Baerbock in Peking: Und dann zieht die deutsche Außenministerin die Augenbrauen zusammen

Menschenrechte, Ukraine-Krieg und Taiwan: Außenministerin Annalena Baerbock spricht auf ihrer China-Reise Klartext. Ihr Gastgeber ist wenig erfreut.

Von Hans Monath

In einem Scherbengericht der chinesischen Führung gegen die deutsche Außenministerin hat deren Antrittsbesuch in China nicht geendet, wie das manche Kritiker von Annalena Baerbock erwartet hatten.

Obwohl die Grünen-Politikerin für ihre offene Ansprache von Regelverletzungen gegenüber den Machthabern in Peking bekannt ist, zeigten ihre Gesprächspartner dem Gast gegenüber bei dem zweitägigen Besuch zunächst eine hohe Wertschätzung. 

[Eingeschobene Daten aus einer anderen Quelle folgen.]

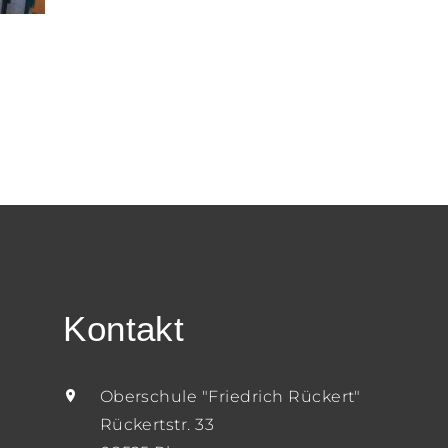
Kontakt
Oberschule "Friedrich Rückert"
Rückertstr. 33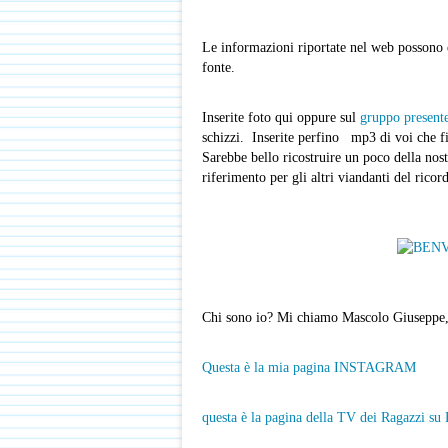
Le informazioni riportate nel web possono es
fonte.
Inserite foto qui oppure sul
gruppo present
schizzi. Inserite perfino mp3 di voi che fis
Sarebbe bello ricostruire un poco della no
riferimento per gli altri viandanti del ricor
Chi sono io? Mi chiamo Mascolo Giuseppe, f
Questa è la mia pagina INSTAGRAM
questa è la pagina della TV dei Ragazzi su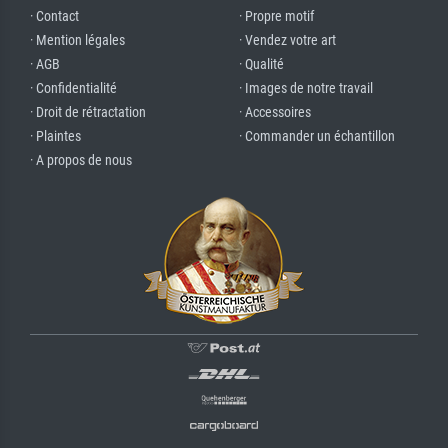
· Contact
· Propre motif
· Mention légales
· Vendez votre art
· AGB
· Qualité
· Confidentialité
· Images de notre travail
· Droit de rétractation
· Accessoires
· Plaintes
· Commander un échantillon
· A propos de nous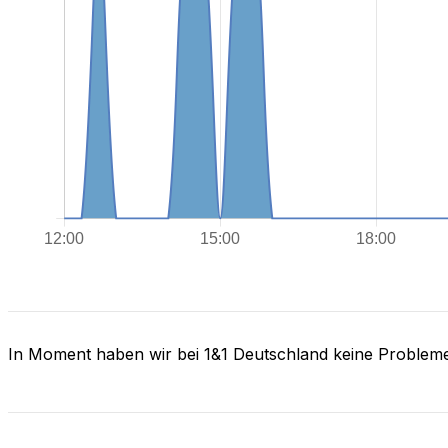
In Moment haben wir bei 1&1 Deutschland keine Problem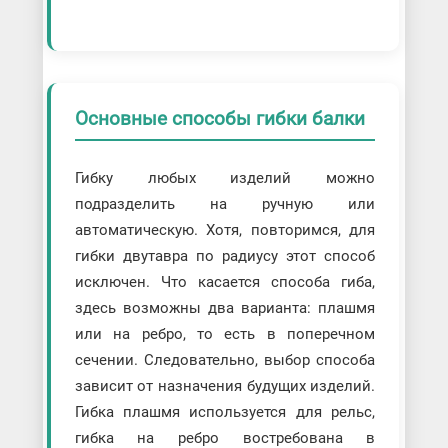
Основные способы гибки балки
Гибку любых изделий можно
подразделить на ручную или
автоматическую. Хотя, повторимся, для
гибки двутавра по радиусу этот способ
исключен. Что касается способа гиба,
здесь возможны два варианта: плашмя
или на ребро, то есть в поперечном
сечении. Следовательно, выбор способа
зависит от назначения будущих изделий.
Гибка плашмя используется для рельс,
гибка на ребро востребована в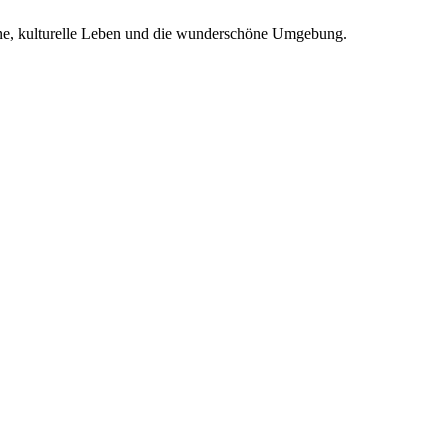
ine, kulturelle Leben und die wunderschöne Umgebung.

Die drückte sich schon in dem Umstand aus, dass sich für die Außenministerin sowohl Vizepräsident Han Zheng, der mächtige Außenpolitiker Wang Yi wie auch ihr Kollege Qin Gang Zeit nahmen oder nehmen wollten.

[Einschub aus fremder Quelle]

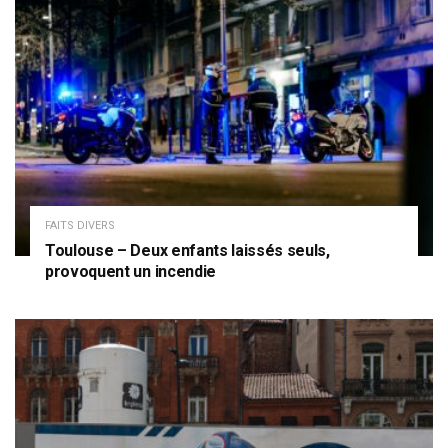
FAITS DIVERS
Toulouse – Deux enfants laissés seuls,
provoquent un incendie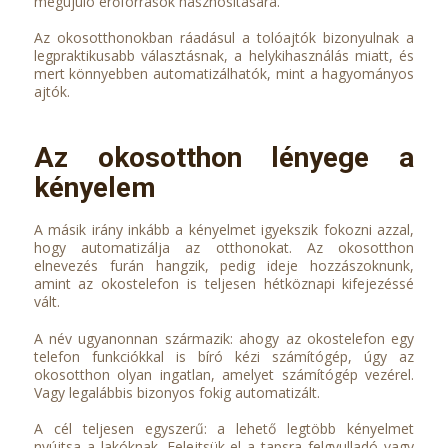
megújuló erőforrások hasznosítására.
Az okosotthonokban ráadásul a tolóajtók bizonyulnak a
legpraktikusabb választásnak, a helykihasználás miatt, és
mert könnyebben automatizálhatók, mint a hagyományos
ajtók.
Az okosotthon lényege a
kényelem
A másik irány inkább a kényelmet igyekszik fokozni azzal,
hogy automatizálja az otthonokat. Az okosotthon
elnevezés furán hangzik, pedig ideje hozzászoknunk,
amint az okostelefon is teljesen hétköznapi kifejezéssé
vált.
A név ugyanonnan származik: ahogy az okostelefon egy
telefon funkciókkal is bíró kézi számítógép, úgy az
okosotthon olyan ingatlan, amelyet számítógép vezérel.
Vagy legalábbis bizonyos fokig automatizált.
A cél teljesen egyszerű: a lehető legtöbb kényelmet
nyújtsa a lakóknak. Felejtsük el a tapsra felgyulladó vagy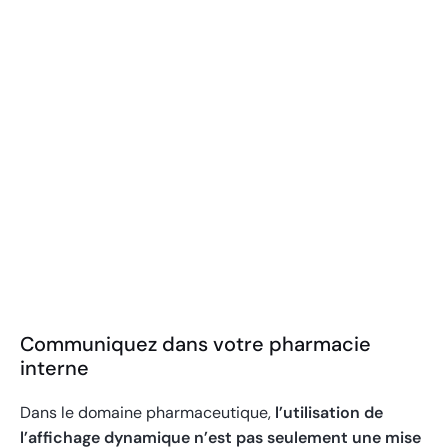
Totem d'affichage dynamique
OUTDOOR
Communiquez dans votre pharmacie
interne
Dans le domaine pharmaceutique,
l’utilisation de
l’affichage dynamique n’est pas seulement une mise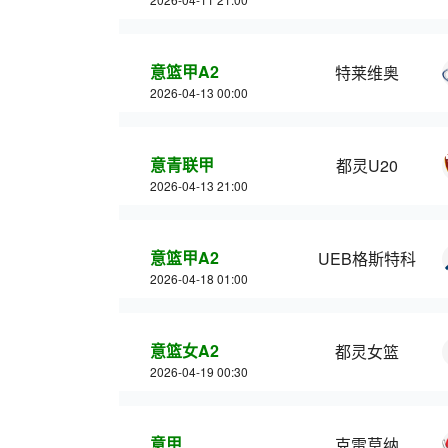
意篮甲A2
特莱维奥
2026-04-13 00:00
意青联甲
都灵U20
2026-04-13 21:00
意篮甲A2
UEB格斯特科
2026-04-18 01:00
意篮女A2
都灵女篮
2026-04-19 00:30
意甲
克雷莫纳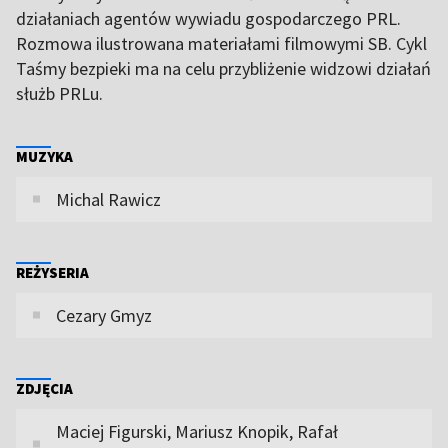
działaniach agentów wywiadu gospodarczego PRL.
Rozmowa ilustrowana materiałami filmowymi SB. Cykl
Taśmy bezpieki ma na celu przybliżenie widzowi działań
służb PRLu.
MUZYKA
Michal Rawicz
REŻYSERIA
Cezary Gmyz
ZDJĘCIA
Maciej Figurski, Mariusz Knopik, Rafał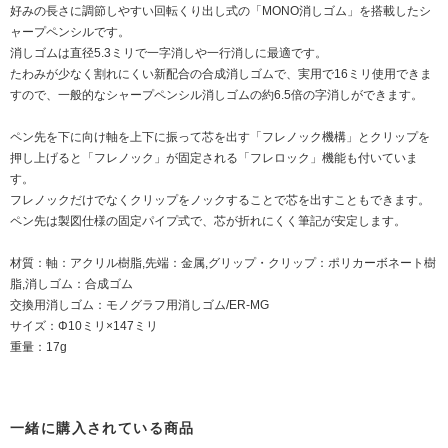
好みの長さに調節しやすい回転くり出し式の「MONO消しゴム」を搭載したシ
ャープペンシルです。
消しゴムは直径5.3ミリで一字消しや一行消しに最適です。
たわみが少なく割れにくい新配合の合成消しゴムで、実用で16ミリ使用できま
すので、一般的なシャープペンシル消しゴムの約6.5倍の字消しができます。
ペン先を下に向け軸を上下に振って芯を出す「フレノック機構」とクリップを
押し上げると「フレノック」が固定される「フレロック」機能も付いていま
す。
フレノックだけでなくクリップをノックすることで芯を出すこともできます。
ペン先は製図仕様の固定パイプ式で、芯が折れにくく筆記が安定します。
材質：軸：アクリル樹脂,先端：金属,グリップ・クリップ：ポリカーボネート樹
脂,消しゴム：合成ゴム
交換用消しゴム：
モノグラフ用消しゴム/ER-MG
サイズ：Φ10ミリ×147ミリ
重量：17g
一緒に購入されている商品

Von Lektionen und Belehrungen

Qin Gang rollte ihr gleichsam den roten Teppich aus. Er besuchte am Freitagmorgen, dem zweiten Tag des Besuchs, gemeinsam mit Baerbock das Werk des deutschen Herstellers Vitesco in seiner Heimatstadt Tianjin. Vitesco produziert schon seit 26 Jahren dort und ist seit 2019 spezialisiert auf elektrische Achsantriebe für Kunden wie PSA oder Hyundai.. Von dort fuhr Qin gemeinsam mit Baerbock in einem Sonderschnellzugzug nach Peking. 

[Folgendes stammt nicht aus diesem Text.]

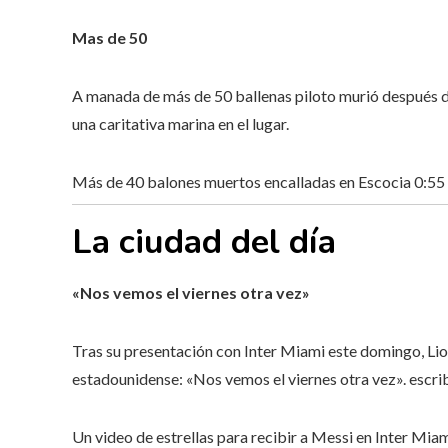
Mas de 50
A manada de más de 50 ballenas piloto murió después de
una caritativa marina en el lugar.
Más de 40 balones muertos encalladas en Escocia
0:55
La ciudad del día
«Nos vemos el viernes otra vez»
Tras su presentación con Inter Miami este domingo, Lio
estadounidense: «Nos vemos el viernes otra vez».
escri
Un video de estrellas para recibir a Messi en Inter Mia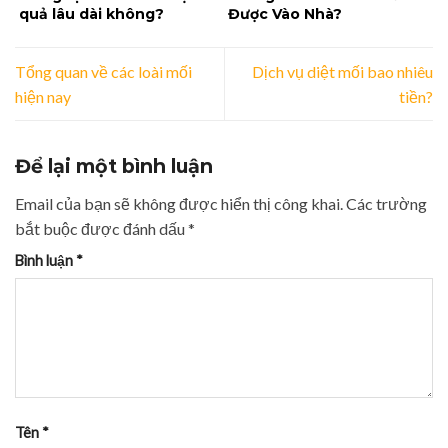
quả lâu dài không?
Được Vào Nhà?
Tổng quan về các loài mối
Dịch vụ diệt mối bao nhiêu
hiện nay
tiền?
Để lại một bình luận
Email của bạn sẽ không được hiển thị công khai.
Các trường
bắt buộc được đánh dấu
*
Bình luận
*
Tên
*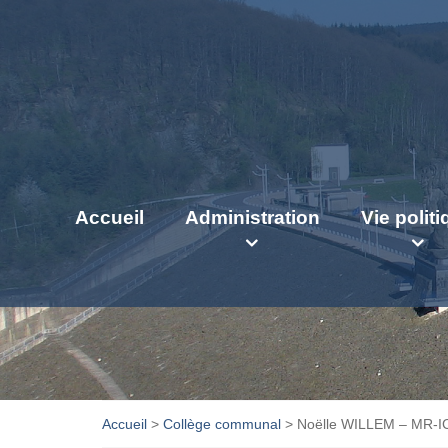
Accueil
Administration
Vie polit
Accueil
>
Collège communal
>
Noëlle WILLEM – MR-I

Trotz klarer Warnungen von Baerbock vor einem chinesischen Angriff auf Taiwan und Mahnungen zur Einhaltung internationaler Regeln betonte Qin Gang sein Interesse an der gemeinsamen Arbeit mit Deutschland für Frieden in der Welt. Allerdings musste der Gast seine länglichen Ausführungen wohl als eine Art Lektion in Selbstbewusstsein, Eigenständigkeit und womöglich auch Machtversessenheit empfinden.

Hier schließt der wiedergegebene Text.